Heritage

Unsung Heroines - Biographies of Christchurch Women written to commemorate Women's Suffrage Year, 1993

May Furey

May Edith Evelyn Edwards was born in London on 2 May 1891, the daughter of Isabella Rose and her husband, James Edwards, a foreman printer. Well educated and blessed with a retentive memory, she could support an argument with a fund of information. In later years, when she heard education undervalued, she would state emphatically: "Education is no burden to carry around".

In her youth May befriended the Italian community, and thus heard Caruso sing, his voice being so strong that it reverberated off the walls. She supported striking wharfies and, with slogans written on her shoes, joined suffragette rallies. In middle age she would regale the members of the Canterbury Housewives' Union with the tale of how she 'marched with the Pankhursts'.

In 1914 May married Harry Ernest Finnemore, a piano maker. A daughter, Betty, was born in 1917, and the following year Finnemore succumbed to tuberculosis. In the early '20s May left her child with its grandparents, travelled to outback Australia and cooked in hotels. She asked a maid: "Have you got an oven cloth?" and was asked in turn: "What's wrong with a bloody bit of brown paper?" A pianist in silent picture theatres, she had to suit the tempo of the music to the content of the scene on the screen.

In an outback hotel May met John Furey, a level-headed quietly-spoken farmer. In 1924 they married at Inglewood, Victoria, and lived in a tent until accommodation was available. A son, Bill, was born in 1926. The Englishwoman considered these days among the bush and birds as the happiest in her life. Grasshoppers, drought and depression brought the idyll to an end and the couple moved to New South Wales. In searing heat, John undertook lowly jobs such as plucking wool off dead sheep. In 1939 he gained employment in Christchurch, doing steel work on the Hereford Street post office.

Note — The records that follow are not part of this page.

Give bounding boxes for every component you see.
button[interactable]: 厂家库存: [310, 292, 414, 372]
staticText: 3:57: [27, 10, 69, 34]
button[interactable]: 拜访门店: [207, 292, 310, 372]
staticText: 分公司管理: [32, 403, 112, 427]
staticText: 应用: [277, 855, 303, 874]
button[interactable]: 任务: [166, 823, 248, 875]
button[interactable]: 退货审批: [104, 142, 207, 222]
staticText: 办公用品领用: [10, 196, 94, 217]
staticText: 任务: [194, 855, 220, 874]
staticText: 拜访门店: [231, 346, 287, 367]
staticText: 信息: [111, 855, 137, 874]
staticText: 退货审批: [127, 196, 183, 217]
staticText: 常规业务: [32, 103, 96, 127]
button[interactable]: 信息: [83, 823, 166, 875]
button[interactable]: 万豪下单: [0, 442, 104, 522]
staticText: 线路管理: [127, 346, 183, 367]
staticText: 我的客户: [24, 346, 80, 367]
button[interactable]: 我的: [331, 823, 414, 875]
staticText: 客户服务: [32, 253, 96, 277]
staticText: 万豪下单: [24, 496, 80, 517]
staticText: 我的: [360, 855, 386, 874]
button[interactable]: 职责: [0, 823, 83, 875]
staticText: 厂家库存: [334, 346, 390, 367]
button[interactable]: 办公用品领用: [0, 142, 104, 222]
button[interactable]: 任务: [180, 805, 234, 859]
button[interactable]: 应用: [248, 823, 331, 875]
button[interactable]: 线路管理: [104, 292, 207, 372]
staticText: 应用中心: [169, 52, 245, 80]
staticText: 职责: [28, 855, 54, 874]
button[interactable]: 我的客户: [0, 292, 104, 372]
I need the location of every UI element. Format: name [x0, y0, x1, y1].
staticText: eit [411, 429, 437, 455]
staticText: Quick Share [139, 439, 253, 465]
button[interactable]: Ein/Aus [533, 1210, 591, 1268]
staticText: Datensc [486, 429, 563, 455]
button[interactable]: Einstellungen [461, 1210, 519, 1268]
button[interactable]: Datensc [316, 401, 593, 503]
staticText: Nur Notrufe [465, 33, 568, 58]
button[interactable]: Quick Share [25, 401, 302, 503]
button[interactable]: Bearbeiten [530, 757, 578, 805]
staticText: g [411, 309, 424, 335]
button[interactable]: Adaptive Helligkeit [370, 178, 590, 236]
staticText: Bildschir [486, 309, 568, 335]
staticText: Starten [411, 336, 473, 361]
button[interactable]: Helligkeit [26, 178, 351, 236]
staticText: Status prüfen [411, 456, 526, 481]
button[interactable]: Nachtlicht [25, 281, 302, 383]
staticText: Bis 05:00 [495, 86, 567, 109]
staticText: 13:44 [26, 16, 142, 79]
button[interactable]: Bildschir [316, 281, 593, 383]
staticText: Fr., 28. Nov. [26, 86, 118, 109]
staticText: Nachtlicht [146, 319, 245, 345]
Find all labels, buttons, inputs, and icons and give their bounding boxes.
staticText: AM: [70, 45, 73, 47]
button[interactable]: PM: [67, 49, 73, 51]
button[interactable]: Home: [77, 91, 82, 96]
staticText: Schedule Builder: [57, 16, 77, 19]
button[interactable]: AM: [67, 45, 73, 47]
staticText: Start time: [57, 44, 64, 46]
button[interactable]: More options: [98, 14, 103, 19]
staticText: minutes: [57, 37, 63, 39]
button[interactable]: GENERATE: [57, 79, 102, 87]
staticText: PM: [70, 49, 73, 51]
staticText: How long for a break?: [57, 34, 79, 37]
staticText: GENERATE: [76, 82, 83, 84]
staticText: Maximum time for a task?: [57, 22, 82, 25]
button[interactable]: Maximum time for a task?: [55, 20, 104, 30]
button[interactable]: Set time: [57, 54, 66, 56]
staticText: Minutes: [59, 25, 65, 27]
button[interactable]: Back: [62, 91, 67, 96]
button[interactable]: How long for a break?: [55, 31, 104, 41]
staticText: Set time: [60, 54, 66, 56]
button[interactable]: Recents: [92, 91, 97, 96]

In New Zealand May's public life blossomed. She joined the New Zealand China Society, New Zealand - U.S.S.R Society, Christchurch Peace Council, and later the Campaign for Nuclear Disarmament. She was a frequent guest speaker in a discussion group called the Christchurch Round Table. She did not join a political party, her strong temperament being such that she could not function well within the restraints imposed by these organisations. In 1941 she helped found the Canterbury Housewives' Union and as president, secretary, or committee member, nurtured this, her special baby, for the rest of her life.

The union was interested in the great issues of the day. In 1949 it claimed that the introduction of peacetime conscription was 'an economic wastage of valuable manpower' and a hindrance to the establishment of world peace. Later the organisation argued that there had to be an alternative to a war in Korea.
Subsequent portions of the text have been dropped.